Cheng dug through his notes. “A Milwaukee detective reported some commando activity in the woods south of here.”

“Say again?” Riley perked up.

“A paintball tournament,” Cheng said straight-faced. Riley was not amused. “I’m sorry, Jack, but I’m punchy, and this is impossible. We need at least two or three input days so we can do some system searches. Poring through all this paper will just bog things down. Where do we even start?”

“We start with Mitchell International,” Riley said. “Our perpetrator was in the vicinity somewhere, and then he vanished. Something tells me that the observation area on the north side of the airport is hot. That Professor Robertson said his drone operated from a laptop. Maybe our suspect just sat there and controlled the whole thing from a vehicle right out in the open.”
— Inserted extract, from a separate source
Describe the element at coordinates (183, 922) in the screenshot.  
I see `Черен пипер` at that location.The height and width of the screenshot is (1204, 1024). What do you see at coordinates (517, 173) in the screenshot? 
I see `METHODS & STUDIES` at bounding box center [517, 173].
“No way,” Ross observed. “He would’ve been spotted by security cameras.”

“Who covered the north side perimeter and associated buildings?”

Cheng straightened in his chair. “I told you that one of my agents ran into some disgruntled military personnel at an American Legion Post, so I went back there myself.”

“And?”

“Nothing. They’re disgruntled, all right, but other than a bad case of racism, it was clean. One of their employees did pass away recently on the premises. I guess you could consider that an ‘unusual circumstance.’ His name was Chief . . . er, Watts. Jerry Watts. A Vietnam veteran who managed the place. He was well liked. His friends said he drank too much even when he wasn’t celebrating his birthday. They found him behind the bar on the morning of the eighteenth. He’s suffered a massive heart attack.”

“His birthday?”

“Uh-huh. He turned sixty. Talk about bad luck. It was his own party. He and his buddies played cards until around 5:30 a.m. He died just before the Delta crash.”

“Hmph,” Riley said, drumming his fingers. “Anything else?”

“Not really. We interviewed all the regulars except for some kid who lives above the bar in an efficiency apartment—a Marquette dental student. Their admissions staff is running him down. He was out of town.”

“What’s his name?”

Cheng rifled his notes. “Waleu. Mike Waleu.”

Riley wrote the name under
High Vantage Points
.

“That’s one. Who else?”

“Jack, don’t do this,” Cheng pleaded. “We’re talking two thousand names attached to the Milwaukee investigation alone. The follow-ups could take weeks.”

“We don’t have weeks,” Riley said angrily. “I need a conspirator, and I need my fish. I think better with my fish.”

Riley retrieved his stuffed toy and noticed Cheng’s eyelids drooping slightly. He launched Shaitan across the room. It sailed past Cheng’s head and skipped off the whiteboard, erasing the I in Mike Waleu’s first name.